## Work task
Reply with nothing but how many lines in the entries below include "each".
=== The data ===
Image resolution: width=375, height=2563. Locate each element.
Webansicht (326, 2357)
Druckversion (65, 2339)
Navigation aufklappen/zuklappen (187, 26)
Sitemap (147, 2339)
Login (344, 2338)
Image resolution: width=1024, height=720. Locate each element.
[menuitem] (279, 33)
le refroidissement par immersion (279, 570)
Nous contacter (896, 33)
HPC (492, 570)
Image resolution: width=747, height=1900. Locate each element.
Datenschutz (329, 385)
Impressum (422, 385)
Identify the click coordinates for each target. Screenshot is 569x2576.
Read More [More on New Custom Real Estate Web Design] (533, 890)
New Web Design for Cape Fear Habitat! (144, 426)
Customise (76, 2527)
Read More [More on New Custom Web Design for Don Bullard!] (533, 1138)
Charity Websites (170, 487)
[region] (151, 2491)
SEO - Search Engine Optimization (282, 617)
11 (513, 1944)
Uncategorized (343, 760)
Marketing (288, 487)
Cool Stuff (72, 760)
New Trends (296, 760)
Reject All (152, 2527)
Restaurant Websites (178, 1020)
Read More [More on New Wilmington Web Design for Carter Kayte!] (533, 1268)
===
## Reply to the exercise
4